Professor Douglas Rushkoff, author of Life, Inc. and his dissertation “Monopoly Moneys,” writes about the history of corporatism, how money has been “gradually centralized throughout time,” and “how our society has become defined by and controlled by corporate culture.” In his view of corporate history, contracts that “monarchs and mercantilists wrote (during the Renaissance) not only stopped their own decline from power; they stopped time, locking in place a set of corporatists priorities that to this day have not significantly changed.“

People did less and less business with one another. People and businesses were controlled by mandated corporations that helped write and enforce the laws. Professor Rushkoff adds, “The underlying bias of corporatism would be that everything, and everyone, could be colonized for a profit.”

The right of limited liability of the corporate entity effectively removed the corporate man from the responsibility of his actions. Humane and moral corporate choices took a backseat to the acquisition of legal or illegal tender.

It was during the Lincoln administration that the “evolution of the corporate life-form” would continue. Lincoln made his livelihood as a corporate lawyer for the railroad. He fought the little guy to help give the railroads contractual advantages. As president he signed legislation that gave corporations rights the people didn’t have.

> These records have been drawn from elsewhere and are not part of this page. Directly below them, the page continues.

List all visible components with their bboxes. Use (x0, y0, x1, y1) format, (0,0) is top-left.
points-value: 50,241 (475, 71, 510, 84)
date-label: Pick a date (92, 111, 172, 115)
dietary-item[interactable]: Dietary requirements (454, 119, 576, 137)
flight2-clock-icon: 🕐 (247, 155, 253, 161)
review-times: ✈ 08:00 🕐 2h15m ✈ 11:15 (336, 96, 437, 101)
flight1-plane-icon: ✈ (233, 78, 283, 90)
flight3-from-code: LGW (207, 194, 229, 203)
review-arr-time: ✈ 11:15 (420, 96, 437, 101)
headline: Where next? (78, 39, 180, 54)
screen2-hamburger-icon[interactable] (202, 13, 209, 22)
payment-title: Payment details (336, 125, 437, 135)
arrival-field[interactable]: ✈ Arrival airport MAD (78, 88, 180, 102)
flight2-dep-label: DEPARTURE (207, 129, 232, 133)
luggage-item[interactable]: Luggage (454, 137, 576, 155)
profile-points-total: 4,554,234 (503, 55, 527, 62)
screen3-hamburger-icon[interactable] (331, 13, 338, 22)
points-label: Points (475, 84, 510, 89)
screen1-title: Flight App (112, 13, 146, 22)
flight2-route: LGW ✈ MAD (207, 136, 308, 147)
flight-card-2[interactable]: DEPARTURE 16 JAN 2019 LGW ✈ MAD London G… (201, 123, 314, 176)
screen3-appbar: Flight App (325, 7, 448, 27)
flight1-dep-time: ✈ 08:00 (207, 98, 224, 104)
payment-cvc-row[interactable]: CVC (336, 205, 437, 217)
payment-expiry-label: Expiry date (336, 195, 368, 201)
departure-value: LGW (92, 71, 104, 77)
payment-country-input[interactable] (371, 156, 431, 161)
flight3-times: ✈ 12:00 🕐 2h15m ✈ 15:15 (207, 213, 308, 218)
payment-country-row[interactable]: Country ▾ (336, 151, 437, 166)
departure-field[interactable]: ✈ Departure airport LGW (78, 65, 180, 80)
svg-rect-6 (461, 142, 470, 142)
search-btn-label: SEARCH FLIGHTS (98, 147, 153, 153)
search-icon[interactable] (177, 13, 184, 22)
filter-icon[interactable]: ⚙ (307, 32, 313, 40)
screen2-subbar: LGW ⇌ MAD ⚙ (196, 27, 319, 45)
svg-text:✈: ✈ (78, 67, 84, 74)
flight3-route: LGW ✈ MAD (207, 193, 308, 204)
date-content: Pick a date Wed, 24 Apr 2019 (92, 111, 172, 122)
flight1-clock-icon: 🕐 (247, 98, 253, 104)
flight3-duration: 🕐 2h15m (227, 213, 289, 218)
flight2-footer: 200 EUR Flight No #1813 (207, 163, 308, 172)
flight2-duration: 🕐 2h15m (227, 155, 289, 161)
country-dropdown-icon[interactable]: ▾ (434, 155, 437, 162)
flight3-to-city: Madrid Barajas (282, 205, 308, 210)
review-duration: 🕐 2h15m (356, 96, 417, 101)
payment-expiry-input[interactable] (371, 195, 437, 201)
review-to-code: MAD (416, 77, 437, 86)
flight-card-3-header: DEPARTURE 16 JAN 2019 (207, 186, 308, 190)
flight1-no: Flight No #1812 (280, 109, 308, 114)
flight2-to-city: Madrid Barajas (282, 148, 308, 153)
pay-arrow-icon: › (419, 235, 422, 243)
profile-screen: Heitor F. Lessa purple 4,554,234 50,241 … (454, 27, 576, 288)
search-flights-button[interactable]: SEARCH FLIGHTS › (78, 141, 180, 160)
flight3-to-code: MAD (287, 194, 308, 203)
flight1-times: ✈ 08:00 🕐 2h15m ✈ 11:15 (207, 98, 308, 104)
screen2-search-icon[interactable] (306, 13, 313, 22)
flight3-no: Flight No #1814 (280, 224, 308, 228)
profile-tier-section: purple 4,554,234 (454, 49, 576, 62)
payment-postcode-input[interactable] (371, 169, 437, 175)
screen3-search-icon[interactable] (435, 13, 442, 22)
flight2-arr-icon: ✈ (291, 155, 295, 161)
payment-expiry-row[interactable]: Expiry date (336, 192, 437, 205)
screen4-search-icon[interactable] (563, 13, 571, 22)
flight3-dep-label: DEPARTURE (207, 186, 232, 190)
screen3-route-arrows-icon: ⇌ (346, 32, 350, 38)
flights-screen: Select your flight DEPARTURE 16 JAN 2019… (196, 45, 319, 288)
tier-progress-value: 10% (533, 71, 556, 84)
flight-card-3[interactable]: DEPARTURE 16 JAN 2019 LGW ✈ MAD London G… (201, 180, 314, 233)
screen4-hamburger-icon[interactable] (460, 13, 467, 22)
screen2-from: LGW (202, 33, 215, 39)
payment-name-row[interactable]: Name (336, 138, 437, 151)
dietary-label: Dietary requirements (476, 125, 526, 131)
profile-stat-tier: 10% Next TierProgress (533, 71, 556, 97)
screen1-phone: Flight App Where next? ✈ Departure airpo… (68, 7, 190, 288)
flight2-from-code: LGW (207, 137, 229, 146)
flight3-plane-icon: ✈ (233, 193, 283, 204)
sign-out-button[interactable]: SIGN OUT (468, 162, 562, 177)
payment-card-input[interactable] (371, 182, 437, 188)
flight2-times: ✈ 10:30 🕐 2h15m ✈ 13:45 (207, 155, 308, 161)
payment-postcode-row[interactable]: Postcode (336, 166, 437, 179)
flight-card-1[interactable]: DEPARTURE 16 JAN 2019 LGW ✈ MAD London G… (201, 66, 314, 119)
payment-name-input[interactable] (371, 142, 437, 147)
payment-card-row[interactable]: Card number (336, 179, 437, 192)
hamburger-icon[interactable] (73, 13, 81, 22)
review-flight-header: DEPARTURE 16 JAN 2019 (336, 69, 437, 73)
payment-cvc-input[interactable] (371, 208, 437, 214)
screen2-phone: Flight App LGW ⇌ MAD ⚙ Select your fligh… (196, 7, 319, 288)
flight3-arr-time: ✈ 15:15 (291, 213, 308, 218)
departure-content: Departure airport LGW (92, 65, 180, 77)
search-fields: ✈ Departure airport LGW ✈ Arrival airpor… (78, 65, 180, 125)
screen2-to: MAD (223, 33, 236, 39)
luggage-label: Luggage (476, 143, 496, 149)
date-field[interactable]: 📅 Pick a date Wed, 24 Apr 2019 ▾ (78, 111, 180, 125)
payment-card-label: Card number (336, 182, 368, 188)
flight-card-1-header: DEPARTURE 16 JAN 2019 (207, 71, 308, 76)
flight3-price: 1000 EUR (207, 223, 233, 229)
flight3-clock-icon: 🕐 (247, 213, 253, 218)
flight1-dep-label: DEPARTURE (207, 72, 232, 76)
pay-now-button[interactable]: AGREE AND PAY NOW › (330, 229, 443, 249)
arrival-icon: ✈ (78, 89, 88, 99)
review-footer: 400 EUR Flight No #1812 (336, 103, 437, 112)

Since corporations live forever it was only a matter of time before the corporate human purse-strings wanted more. They wanted what mortal people had – the privilege of personhood with all the rights and freedoms that real people have. That was accomplished in the 1886decision of Santa Clara County v. Southern Pacific Railroad Company whereby a Supreme Court clerk summarized that corporations were declared to be “persons within the intent” of the law, effectively granting corporations equal protection under the law. Subsequently, in case after case, corporations established legal precedence to press their claim to possess the legal rights of “natural persons.”

The ever-widening distance between corporations and people is the fact that corporations are “bigger than people, live longer, have more money and more influence.”